I’ve made it to St Paul and am sucking down some caffeine before strolling over to the venue for my talk this afternoon, and I’ve got a few minutes for a quickie link dump from the mailbag. Digest these for a while…

The evolution of deuterostome gastrulation


Do vertebrate embryos exhibit significant variation in their early development? Yes, they do—in particular, the earliest stages show distinct differences that mainly reflect differences in maternal investment and that cause significant distortions of early morphology during gastrulation.

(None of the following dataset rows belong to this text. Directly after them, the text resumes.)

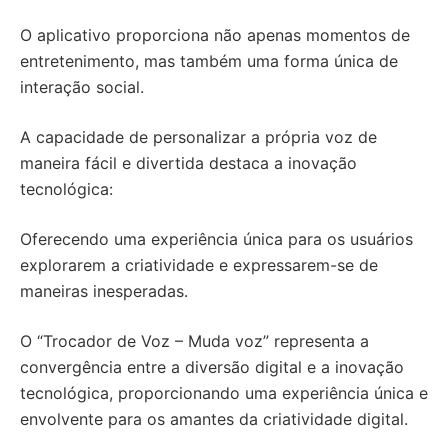
O aplicativo proporciona não apenas momentos de
entretenimento, mas também uma forma única de
interação social.
A capacidade de personalizar a própria voz de
maneira fácil e divertida destaca a inovação
tecnológica:
Oferecendo uma experiência única para os usuários
explorarem a criatividade e expressarem-se de
maneiras inesperadas.
O “Trocador de Voz – Muda voz” representa a
convergência entre a diversão digital e a inovação
tecnológica, proporcionando uma experiência única e
envolvente para os amantes da criatividade digital.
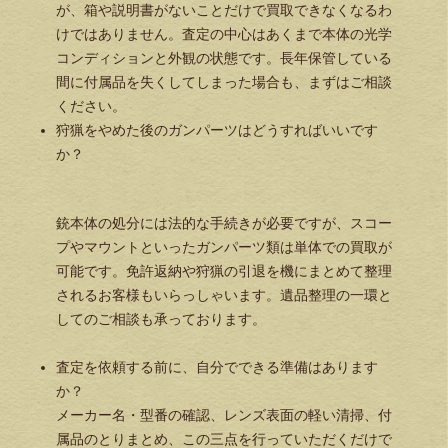
が、箱や説明書がないことだけで買取できなくなるわ
けではありません。査定の中心はあくまで本体の光学
コンディションと外観の状態です。長年保管している
間に付属品を失くしてしまった場合も、まずはご相談
ください。
狩猟をやめた後のガンパーツはどうすればいいです
か？
銃本体の処分には法的な手続きが必要ですが、スコー
プやマウントといったガンパーツ類は単体での買取が
可能です。免許返納や狩猟の引退を機にまとめて整理
されるお客様もいらっしゃいます。遺品整理の一環と
してのご相談も承っております。
査定を依頼する前に、自分でできる準備はあります
か？
メーカー名・型番の確認、レンズ表面の軽い清掃、付
属品のとりまとめ、この三点を行っていただくだけで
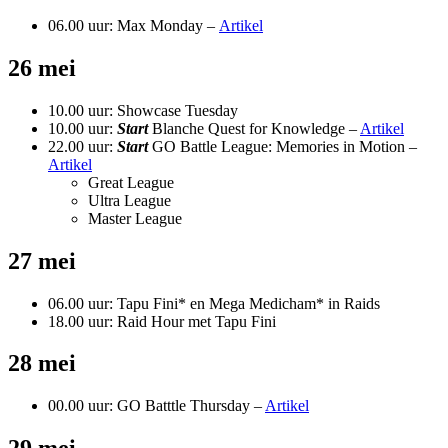
06.00 uur: Max Monday –
Artikel
26 mei
10.00 uur: Showcase Tuesday
10.00 uur:
Start
Blanche Quest for Knowledge –
Artikel
22.00 uur:
Start
GO Battle League: Memories in Motion –
Artikel
Great League
Ultra League
Master League
27 mei
06.00 uur: Tapu Fini* en Mega Medicham* in Raids
18.00 uur: Raid Hour met Tapu Fini
28 mei
00.00 uur: GO Batttle Thursday –
Artikel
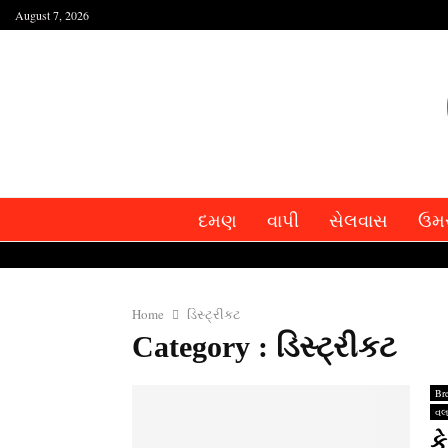
August 7, 2026
દમણ
વાપી
સેલવાસ
ઉમ
Home
ડિસ્ટ્રીકટ
Category : ડિસ્ટ્રીકટ
Br
વલ
ક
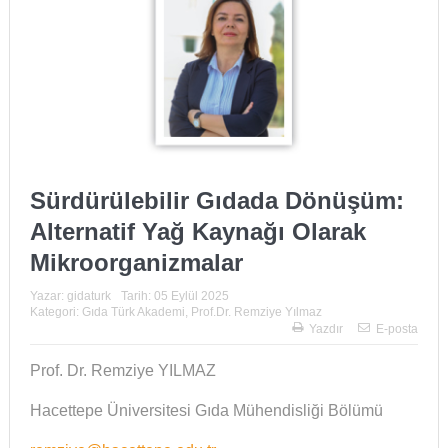
Sürdürülebilir Gıdada Dönüşüm:
Alternatif Yağ Kaynağı Olarak
Mikroorganizmalar
Yazar:
gidaturk
Tarih:
05 Eylül 2025
Kategori:
Gıda Türk Akademi
,
Prof.Dr. Remziye Yılmaz
Yazdır
E-posta
Prof. Dr. Remziye YILMAZ
Hacettepe Üniversitesi Gıda Mühendisliği Bölümü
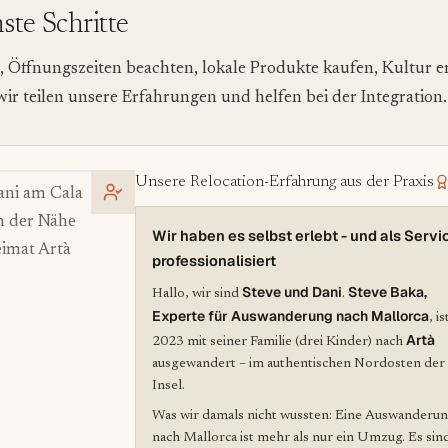
hste Schritte
 Öffnungszeiten beachten, lokale Produkte kaufen, Kultur e
wir teilen unsere Erfahrungen und helfen bei der Integration.
Unsere Relocation-Erfahrung aus der Praxis
ani am Cala
n der Nähe
Wir haben es selbst erlebt - und als Servi
imat Artà
professionalisiert
Steve und Dani
Steve Baka,
Hallo, wir sind
.
Experte für Auswanderung nach Mallorca
, is
Artà
2023 mit seiner Familie (drei Kinder) nach
ausgewandert – im authentischen Nordosten der
Insel.
Was wir damals nicht wussten: Eine Auswanderu
nach Mallorca ist mehr als nur ein Umzug. Es sin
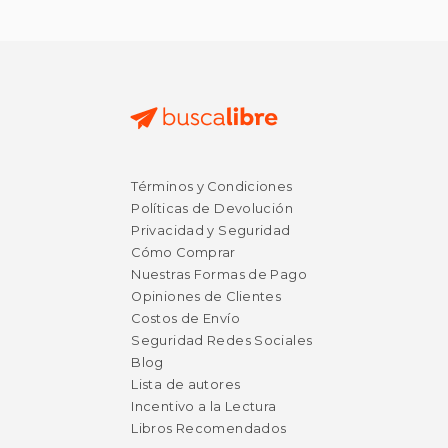
$ 44.24
50%
dcto.
$ 22.12
Términos y Condiciones
Políticas de Devolución
Privacidad y Seguridad
Cómo Comprar
Nuestras Formas de Pago
Opiniones de Clientes
Costos de Envío
Seguridad Redes Sociales
Blog
Lista de autores
Incentivo a la Lectura
Libros Recomendados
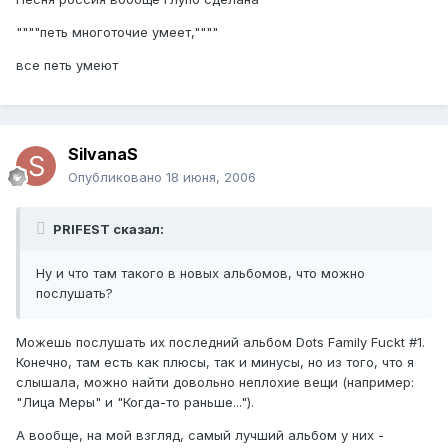
""""петь многоточие умеет,""""
все петь умеют
SilvanaS
Опубликовано
18 июня, 2006
PRIFEST сказал:
Ну и что там такого в новых альбомов, что можно
послушать?
Можешь послушать их последний альбом Dots Family Fuckt #1.
Конечно, там есть как плюсы, так и минусы, но из того, что я
слышала, можно найти довольно неплохие вещи (например:
"Лица Меры" и "Когда-то раньше...").
А вообще, на мой взгляд, самый лучший альбом у них -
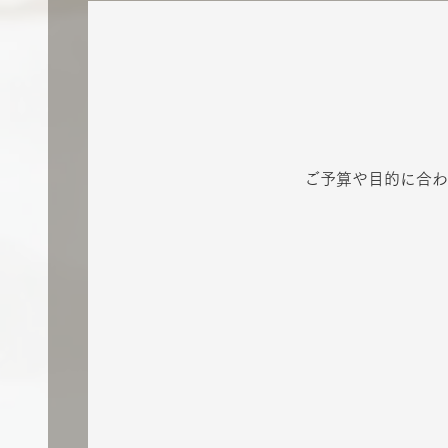
ご予算や目的に合わ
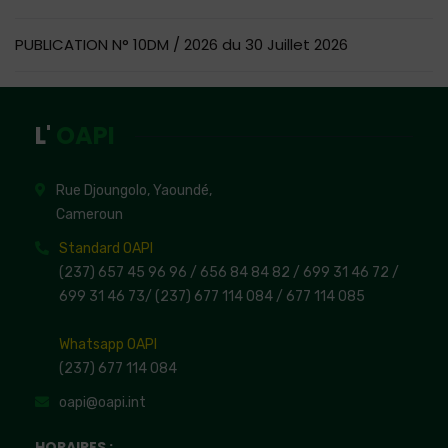
PUBLICATION N° 10DM / 2026 du 30 Juillet 2026
L'
OAPI
Rue Djoungolo, Yaoundé,
Cameroun
Standard OAPI
(237) 657 45 96 96 /
656 84 84 82
/ 699 31 46 72
/
699 31 46 73
/
(237) 677 114 084 /
677 114 085
Whatsapp OAPI
(237) 677 114 084
oapi@oapi.int
HORAIRES :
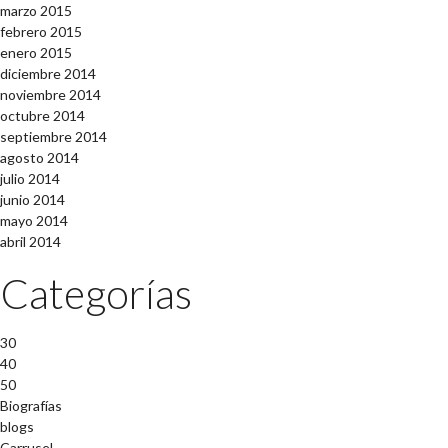
marzo 2015
febrero 2015
enero 2015
diciembre 2014
noviembre 2014
octubre 2014
septiembre 2014
agosto 2014
julio 2014
junio 2014
mayo 2014
abril 2014
Categorías
30
40
50
Biografías
blogs
Carrusel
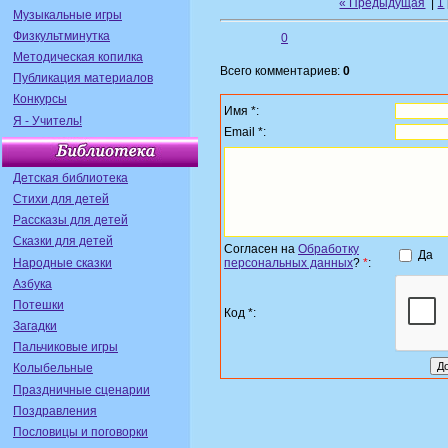
« Предыдущая
|
1
Музыкальные игры
Физкультминутка
0
Методическая копилка
Всего комментариев:
0
Публикация материалов
Конкурсы
Имя *:
Я - Учитель!
Email *:
Детская библиотека
Стихи для детей
Рассказы для детей
Сказки для детей
Согласен на
Обработку
Да
Народные сказки
персональных данных
?
*
:
Азбука
Потешки
Код *:
Загадки
Пальчиковые игры
Колыбельные
Праздничные сценарии
Поздравления
Пословицы и поговорки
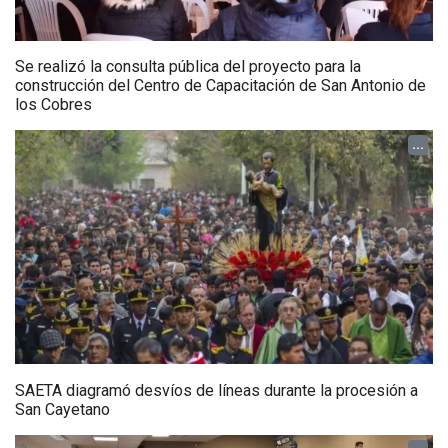
Se realizó la consulta pública del proyecto para la
construcción del Centro de Capacitación de San Antonio de
los Cobres
...
SAETA diagramó desvíos de líneas durante la procesión a
San Cayetano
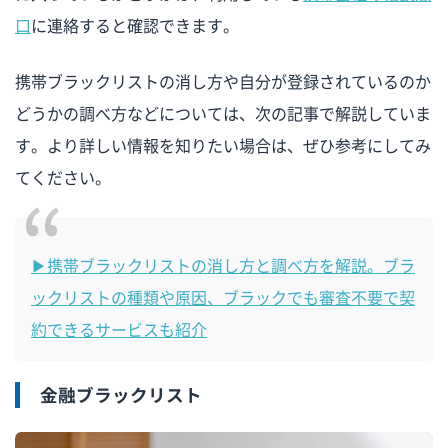
口
に連絡すると確認できます。
携帯ブラックリストの消し方や自分が登録されているのか
どうかの調べ方などについては、次の記事で解説していま
す。より詳しい情報を知りたい場合は、ぜひ参考にしてみ
てください。
▶携帯ブラックリストの消し方と調べ方を解説。ブラ
ックリストの種類や原因、ブラックでも審査不要で契
約できるサービスも紹介
金融ブラックリスト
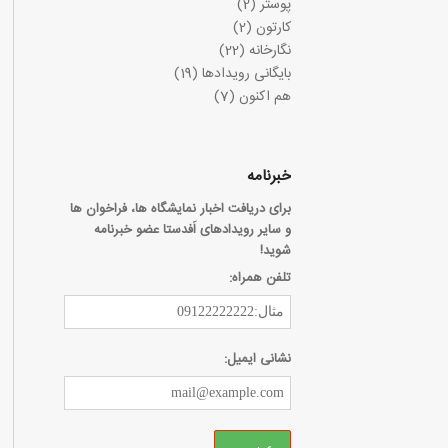
پوستر
(2)
کارتون
(2)
نگارخانه
(22)
بایگانی رویدادها
(19)
هم اکنون
(7)
خبرنامه
برای دریافت اخبار نمایشگاه ها، فراخوان ها
و سایر رویدادهای اَفدستا عضو خبرنامه
شوید!
تلفن همراه:
نشانی ایمیل:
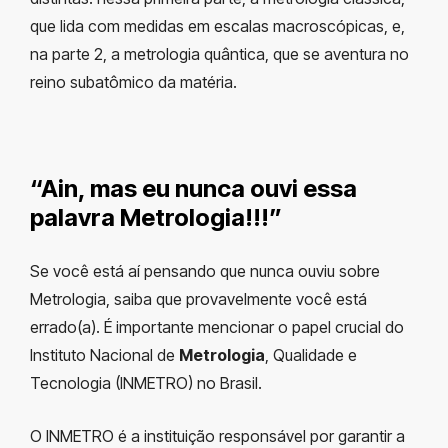
que lida com medidas em escalas macroscópicas, e,
na parte 2, a metrologia quântica, que se aventura no
reino subatômico da matéria.
“Ain, mas eu nunca ouvi essa
palavra Metrologia!!!”
Se você está aí pensando que nunca ouviu sobre
Metrologia, saiba que provavelmente você está
errado(a). É importante mencionar o papel crucial do
Instituto Nacional de
Metrologia
, Qualidade e
Tecnologia (INMETRO) no Brasil.
O INMETRO é a instituição responsável por garantir a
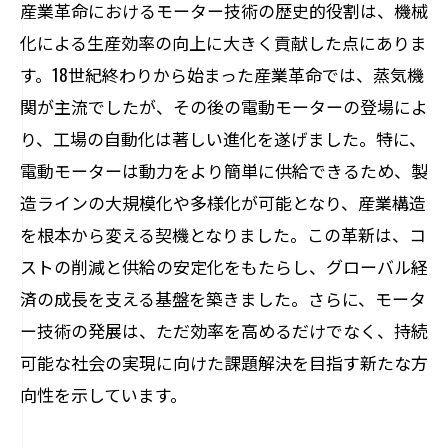
産業革命におけるモーター技術の歴史的役割は、機械
環境に優しいモーター技術の進化
化による生産効率の向上に大きく貢献した点にありま
持続可能なエネルギー利用を促進するモ
す。18世紀終わりから始まった産業革命では、蒸気機
ーター
関が主流でしたが、その後の電動モーターの登場によ
環境負荷軽減に貢献する次世代モーター
り、工場の自動化は著しい進化を遂げました。特に、
エネルギー効率を高めるモーターの役割
電動モーターは動力をより簡単に供給できるため、製
モーター技術が環境保護に果たす重要な
造ラインの大規模化や多様化が可能となり、産業構造
役割
を根本から変える契機となりました。この革新は、コ
ストの削減と供給の安定化をもたらし、グローバル経
持続可能なエネルギー利用を支えるモーター
済の成長を支える基盤を築きました。さらに、モータ
の進化
ー技術の発展は、ただ効率を高めるだけでなく、持続
持続可能なエネルギー利用を実現するモ
可能な社会の実現に向けた課題解決を目指す新たな方
ーターの革新
向性を示しています。
モーター技術が支える持続可能な未来
持続可能な社会を築くモーター技術の役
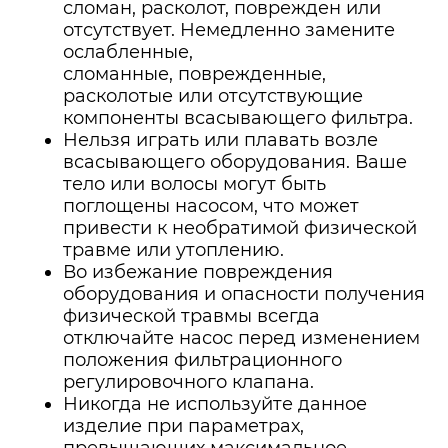
сломан, расколот, поврежден или
отсутствует. Немедленно замените
ослабленные,
сломанные, поврежденные,
расколотые или отсутствующие
компоненты всасывающего фильтра.
Нельзя играть или плавать возле
всасывающего оборудования. Ваше
тело или волосы могут быть
поглощены насосом, что может
привести к необратимой физической
травме или утоплению.
Во избежание повреждения
оборудования и опасности получения
физической травмы всегда
отключайте насос перед изменением
положения фильтрационного
регулировочного клапана.
Никогда не используйте данное
изделие при параметрах,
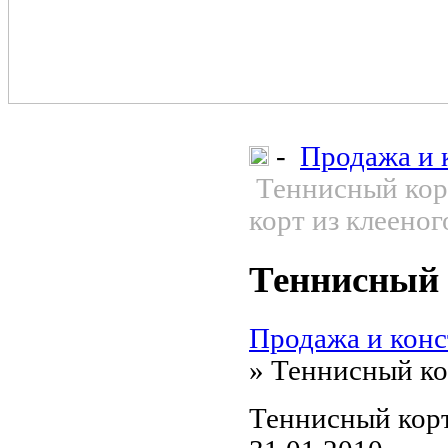
-
Продажа и 
Теннисный кор
корт из клеено
Теннисный 
Продажа и конс
»
Теннисный ко
Теннисный корт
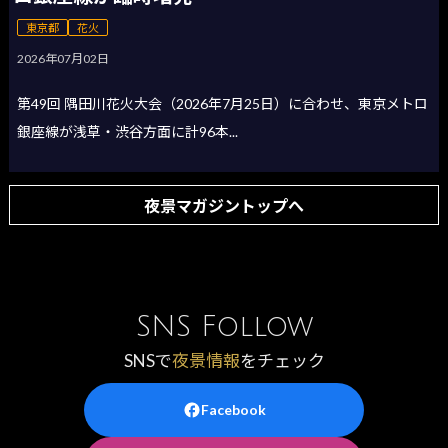
東京都
花火
2026年07月02日
第49回 隅田川花火大会（2026年7月25日）に合わせ、東京メトロ
銀座線が浅草・渋谷方面に計96本...
夜景マガジントップへ
SNS Follow
SNSで
夜景情報
をチェック
Facebook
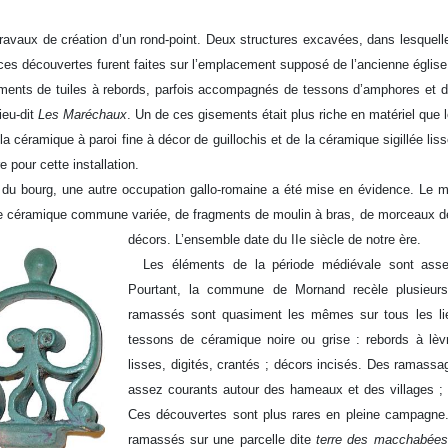
avaux de création d’un rond-point. Deux structures excavées, dans lesquelle
e ces découvertes furent faites sur l’emplacement supposé de l’ancienne église
ents de tuiles à rebords, parfois accompagnés de tessons d’amphores et d
ieu-dit
Les Maréchaux
. Un de ces gisements était plus riche en matériel que 
 la céramique à paroi fine à décor de guillochis et de la céramique sigillée li
e pour cette installation.
 du bourg, une autre occupation gallo-romaine a été mise en évidence. Le m
e céramique commune variée, de fragments de moulin à bras, de morceaux de 
décors. L’ensemble date du IIe siècle de notre ère.
Les éléments de la période médiévale sont assez 
Pourtant, la commune de Mornand recèle plusieur
ramassés sont quasiment les mêmes sur tous les lie
tessons de céramique noire ou grise : rebords à lè
lisses, digités, crantés ; décors incisés. Des ramas
assez courants autour des hameaux et des villages ;
Ces découvertes sont plus rares en pleine campagne.
ramassés sur une parcelle dite
terre des macchabées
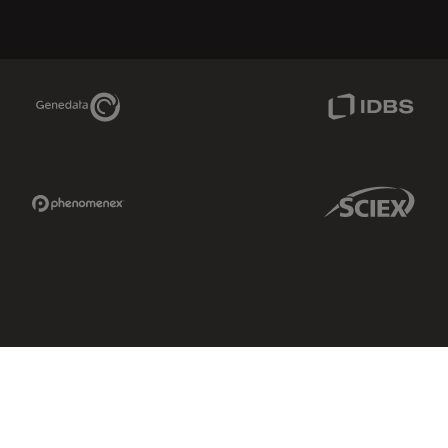
Genedata Link
IDBS Link
Phenomenex Link
Sciex Link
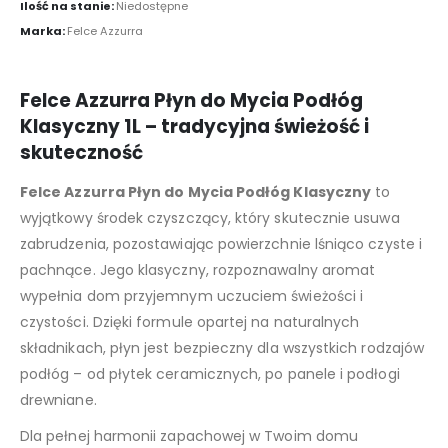
Ilość na stanie:
Niedostępne
Marka:
Felce Azzurra
Felce Azzurra Płyn do Mycia Podłóg
Klasyczny 1L – tradycyjna świeżość i
skuteczność
Felce Azzurra Płyn do Mycia Podłóg Klasyczny
to
wyjątkowy środek czyszczący, który skutecznie usuwa
zabrudzenia, pozostawiając powierzchnie lśniąco czyste i
pachnące. Jego klasyczny, rozpoznawalny aromat
wypełnia dom przyjemnym uczuciem świeżości i
czystości. Dzięki formule opartej na naturalnych
składnikach, płyn jest bezpieczny dla wszystkich rodzajów
podłóg – od płytek ceramicznych, po panele i podłogi
drewniane.
Dla pełnej harmonii zapachowej w Twoim domu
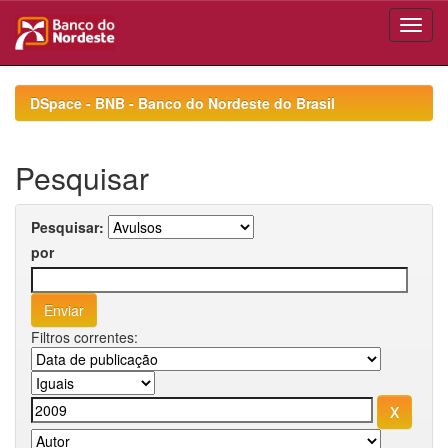
Skip
navigation
DSpace - BNB - Banco do Nordeste do Brasil
Pesquisar
Pesquisar:
por
Filtros correntes:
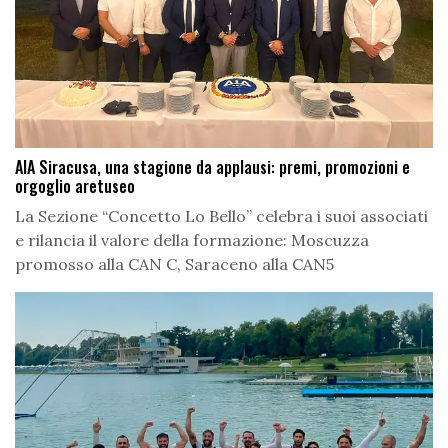
AIA Siracusa, una stagione da applausi: premi, promozioni e
orgoglio aretuseo
La Sezione “Concetto Lo Bello” celebra i suoi associati
e rilancia il valore della formazione: Moscuzza
promosso alla CAN C, Saraceno alla CAN5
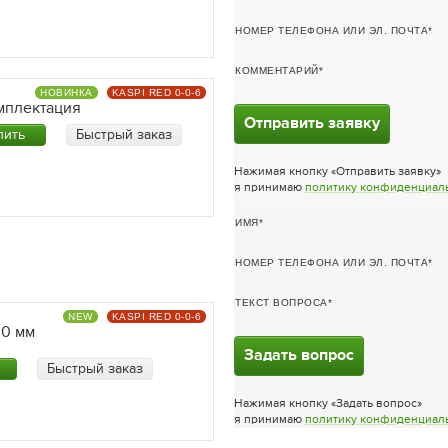
НОМЕР ТЕЛЕФОНА ИЛИ ЭЛ. ПОЧТА
КОММЕНТАРИЙ
НОВИНКА
KASPI RED 0-0-6
мплектация
Отправить заявку
пить
Быстрый заказ
Нажимая кнопку «Отправить заявку»
я принимаю
политику конфиденциал
ИМЯ
НОМЕР ТЕЛЕФОНА ИЛИ ЭЛ. ПОЧТА
ТЕКСТ ВОПРОСА
NEW
KASPI RED 0-0-6
00 мм
Задать вопрос
Быстрый заказ
Нажимая кнопку «Задать вопрос»
я принимаю
политику конфиденциал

However, these earliest patterns represent workarounds, strategies to accommodate one variable (the amount of yolk in the egg), and the animals subsequently reorganize to put tissues into a canonical arrangement. Observations of gene expression during gastrulation are revealing deeper similarities that are common in all deuterostomes—not just vertebrates, but also the invertebrate chordates (tunicates and cephalochordates) and echinoderms.

What does all that mean? If you think of development as a formal dance, the earliest stages are like the prelude; everyone is getting out of their chairs around the ballroom, looking for partners and working their way towards the floor. The dispositions of the dancers are variable and somewhat chaotic, and vary from dance to dance. Once they get to their positions, however, we’re finding that not only is there a general similarity in their arrangements, but they’re all dancing to the very same tune. In this case, one of the repeated motifs in that tune is a gene, Nodal, which is active in gastrulation and shows a similar pattern in animal after animal.